For the first ten years or so following its unilateral declaration of independence in 1991, Somaliland had almost no access to aid or external finance or income. This made Somaliland’s government more reliant on domestically generated revenue than most states that have formed in the post-WW2 era.
Dr Phillips’ study examines the dynamics of the interdependence this has fostered between powerful political and economic actors to ensure their mutual survival and prosperity. Her analysis questions three underlying assumptions of western state-building and post-conflict transition models:
- The more inclusive a political settlement, the greater its legitimacy and therefore its resilience.
- Effective Weberian governance institutions are a prerequisite for a lasting peace.
- External assistance is usually necessary to end large-scale violence, or prevent its recurrence, in developing states.
She finds that the bargain between Somaliland’s political and economic elites that delivered what has proved to be an enduring peace was, in fact, highly exclusive. While peace is widely seen there as preferable to the alternative, this exclusive political settlement inhibits the prospects of more inclusive development, and has been characterised as a deal that holds Somalilanders hostage to peace.
Somaliland’s experience also suggests that donors cannot expect transformation to happen in accordance with ‘road maps’ or predetermined institutional end points. The fluidity inherent in the establishment of a durable political settlement may be incompatible with the structural requirements of donor agencies.
Finally, the process that constructed Somaliland’s peace shows how less intervention actually created greater political space for locally legitimate solutions to emerge. Local elites had to depend on each other for their mutual survival and prosperity. Yet while ‘local ownership’ has become a core rhetorical component of contemporary state-building discourse, it is usually seen as something that complements donor interventions rather than as something autonomous from it.
The study concludes that if donors step back from attempts to engineer specific outcomes, this may have long-term political benefits in developing states. Allowing space for real local agency to develop might help foster a sense of mutual dependence and encourage compromise among stakeholders who can expect no external support for an uncompromising position.

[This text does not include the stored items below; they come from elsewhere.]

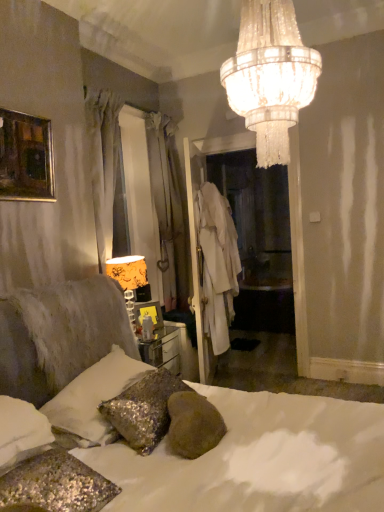 Question: Is crystal chandelier at upper center far away from white sequined pillow at lower left, which ranks as the 3th pillow in front-to-back order?

Choices:
 (A) yes
 (B) no

Answer: (A)

Question: Is crystal chandelier at upper center touching white sequined pillow at lower left, which is the 1th pillow in back-to-front order?

Choices:
 (A) yes
 (B) no

Answer: (B)

Question: Is crystal chandelier at upper center turned away from white sequined pillow at lower left, which is the 1th pillow in back-to-front order?

Choices:
 (A) yes
 (B) no

Answer: (B)

Question: Is crystal chandelier at upper center smaller than white sequined pillow at lower left, which ranks as the 3th pillow in front-to-back order?

Choices:
 (A) yes
 (B) no

Answer: (A)

Question: Is crystal chandelier at upper center located outside white sequined pillow at lower left, which is the 1th pillow in back-to-front order?

Choices:
 (A) yes
 (B) no

Answer: (A)

Question: Considering their positions, is orange fabric lampshade at left located in front of or behind sparkly silver pillow at lower left, the second pillow positioned from the back?

Choices:
 (A) behind
 (B) front

Answer: (A)

Question: Considering the positions of point (129, 271) and point (94, 419), is point (129, 271) closer or farther from the camera than point (94, 419)?

Choices:
 (A) closer
 (B) farther

Answer: (B)

Question: From the image's perspective, is orange fabric lampshade at left located above or below sparkly silver pillow at lower left, which is the 2th pillow from front to back?

Choices:
 (A) above
 (B) below

Answer: (A)

Question: In the image, is orange fabric lampshade at left on the left side or the right side of sparkly silver pillow at lower left, which is the 2th pillow from front to back?

Choices:
 (A) left
 (B) right

Answer: (A)

Question: From their relative heights in the image, would you say gold-framed painting at upper left, the first picture frame in the left-to-right sequence, is taller or shorter than orange fabric lampshade at left?

Choices:
 (A) short
 (B) tall

Answer: (A)

Question: From a real-world perspective, is gold-framed painting at upper left, the first picture frame in the left-to-right sequence, above or below orange fabric lampshade at left?

Choices:
 (A) below
 (B) above

Answer: (B)

Question: Considering the positions of point (1, 186) and point (137, 283), is point (1, 186) closer or farther from the camera than point (137, 283)?

Choices:
 (A) closer
 (B) farther

Answer: (A)

Question: Considering the positions of gold-framed painting at upper left, acting as the first picture frame starting from the top, and orange fabric lampshade at left in the image, is gold-framed painting at upper left, acting as the first picture frame starting from the top, bigger or smaller than orange fabric lampshade at left?

Choices:
 (A) big
 (B) small

Answer: (B)

Question: In the image, is sparkly silver pillow at lower left, which is the 2th pillow from front to back, on the left side or the right side of white cotton robe at center?

Choices:
 (A) left
 (B) right

Answer: (A)

Question: Considering the positions of sparkly silver pillow at lower left, the second pillow positioned from the back, and white cotton robe at center in the image, is sparkly silver pillow at lower left, the second pillow positioned from the back, taller or shorter than white cotton robe at center?

Choices:
 (A) short
 (B) tall

Answer: (A) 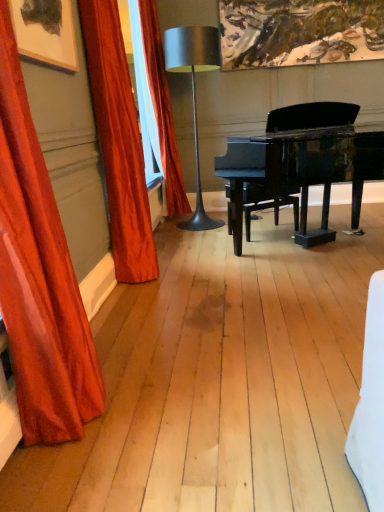 Question: Could you tell me if black polished piano at center is turned towards satin red curtain at left, acting as the 2th curtain starting from the front?

Choices:
 (A) yes
 (B) no

Answer: (B)

Question: Is black polished piano at center smaller than satin red curtain at left, arranged as the second curtain when viewed from the back?

Choices:
 (A) no
 (B) yes

Answer: (A)

Question: Is black polished piano at center to the left of satin red curtain at left, acting as the 2th curtain starting from the front, from the viewer's perspective?

Choices:
 (A) yes
 (B) no

Answer: (B)

Question: Considering the relative sizes of black polished piano at center and satin red curtain at left, acting as the 2th curtain starting from the front, in the image provided, is black polished piano at center shorter than satin red curtain at left, acting as the 2th curtain starting from the front,?

Choices:
 (A) no
 (B) yes

Answer: (B)

Question: Considering the relative sizes of black polished piano at center and satin red curtain at left, arranged as the second curtain when viewed from the back, in the image provided, is black polished piano at center taller than satin red curtain at left, arranged as the second curtain when viewed from the back,?

Choices:
 (A) no
 (B) yes

Answer: (A)

Question: Is satin red curtain at left, acting as the 1th curtain starting from the front, to the left or to the right of satin orange curtain at left, the 1th curtain viewed from the back, in the image?

Choices:
 (A) left
 (B) right

Answer: (A)

Question: From the image's perspective, is satin red curtain at left, acting as the 1th curtain starting from the front, above or below satin orange curtain at left, the 1th curtain viewed from the back?

Choices:
 (A) above
 (B) below

Answer: (B)

Question: Considering the positions of satin red curtain at left, acting as the 1th curtain starting from the front, and satin orange curtain at left, the 1th curtain viewed from the back, in the image, is satin red curtain at left, acting as the 1th curtain starting from the front, taller or shorter than satin orange curtain at left, the 1th curtain viewed from the back,?

Choices:
 (A) tall
 (B) short

Answer: (B)

Question: Looking at their shapes, would you say satin red curtain at left, the third curtain from the back, is wider or thinner than satin orange curtain at left, placed as the 3th curtain when sorted from front to back?

Choices:
 (A) thin
 (B) wide

Answer: (A)

Question: Looking at their shapes, would you say metallic silver table lamp at center is wider or thinner than satin red curtain at left, arranged as the second curtain when viewed from the back?

Choices:
 (A) wide
 (B) thin

Answer: (A)

Question: From the image's perspective, relative to satin red curtain at left, acting as the 2th curtain starting from the front, is metallic silver table lamp at center above or below?

Choices:
 (A) above
 (B) below

Answer: (A)

Question: Based on their positions, is metallic silver table lamp at center located to the left or right of satin red curtain at left, arranged as the second curtain when viewed from the back?

Choices:
 (A) right
 (B) left

Answer: (A)

Question: Do you think metallic silver table lamp at center is within satin red curtain at left, acting as the 2th curtain starting from the front, or outside of it?

Choices:
 (A) outside
 (B) inside

Answer: (A)

Question: In terms of height, does satin red curtain at left, acting as the 2th curtain starting from the front, look taller or shorter compared to metallic silver table lamp at center?

Choices:
 (A) short
 (B) tall

Answer: (B)

Question: Visually, is satin red curtain at left, acting as the 2th curtain starting from the front, positioned to the left or to the right of metallic silver table lamp at center?

Choices:
 (A) right
 (B) left

Answer: (B) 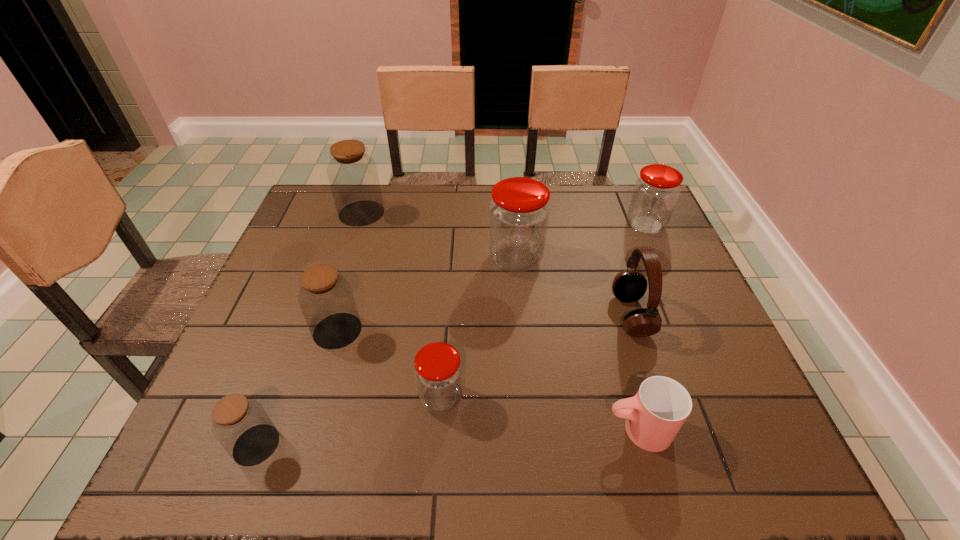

But the findings also hint at how the deeper structures within the international political economy contribute to poverty and conflict. Somaliland’s government did not have access to international finance or weapons markets; it did not have to contend with the protectionist policies of wealthy countries; and it did not have to conform to western ideas of what a state ‘should’ look like. The successful peace process that emerged from this suggests that the international community should be open to critical examination – and reform – of the many non-aid channels through which power and influence flow between donors and recipients.